Required work:
From the line containing "selected SKU." through the last line of the data, both ends included, write out every line exactly; omit the pictures.

Data excerpts:
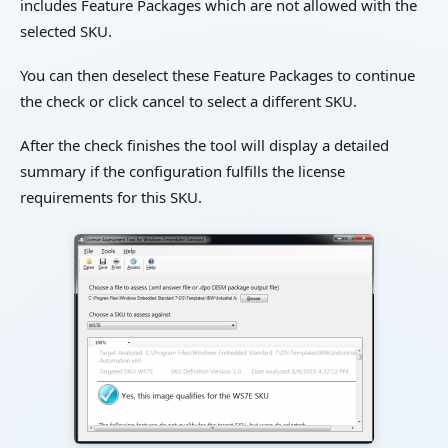
includes Feature Packages which are not allowed with the
selected SKU.
You can then deselect these Feature Packages to continue
the check or click cancel to select a different SKU.
After the check finishes the tool will display a detailed
summary if the configuration fulfills the license
requirements for this SKU.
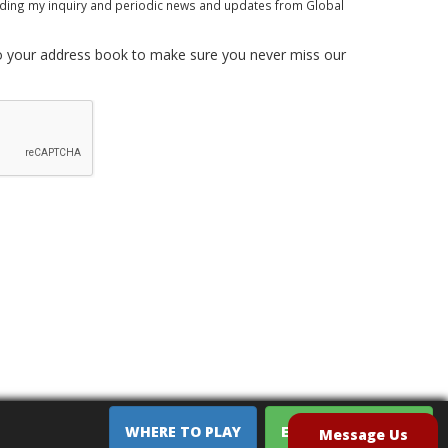
rding my inquiry and periodic news and updates from Global
 your address book to make sure you never miss our
WHERE TO PLAY
EQUIPMENT SALES
Message Us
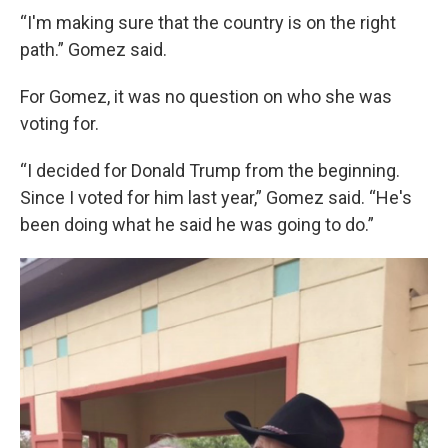
“I'm making sure that the country is on the right
path.” Gomez said.
For Gomez, it was no question on who she was
voting for.
“I decided for Donald Trump from the beginning.
Since I voted for him last year,” Gomez said. “He's
been doing what he said he was going to do.”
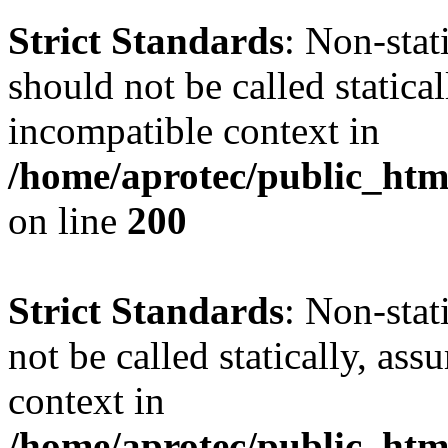
Strict Standards
: Non-sta
should not be called statica
incompatible context in
/home/aprotec/public_html
on line
200
Strict Standards
: Non-stat
not be called statically, as
context in
/home/aprotec/public_htm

Your response:
selected SKU.
You can then deselect these Feature Packages to continue
the check or click cancel to select a different SKU.
After the check finishes the tool will display a detailed
summary if the configuration fulfills the license
requirements for this SKU.
rding my inquiry and periodic news and updates from Global
 your address book to make sure you never miss our
WHERE TO PLAY
EQUIPMENT SALES
Message Us
“I'm making sure that the country is on the right
path.” Gomez said.
For Gomez, it was no question on who she was
voting for.
“I decided for Donald Trump from the beginning.
Since I voted for him last year,” Gomez said. “He's
been doing what he said he was going to do.”
Strict Standards
: Non-sta
should not be called statica
incompatible context in
/home/aprotec/public_html
on line
200
Strict Standards
: Non-stat
not be called statically, as
context in
/home/aprotec/public_htm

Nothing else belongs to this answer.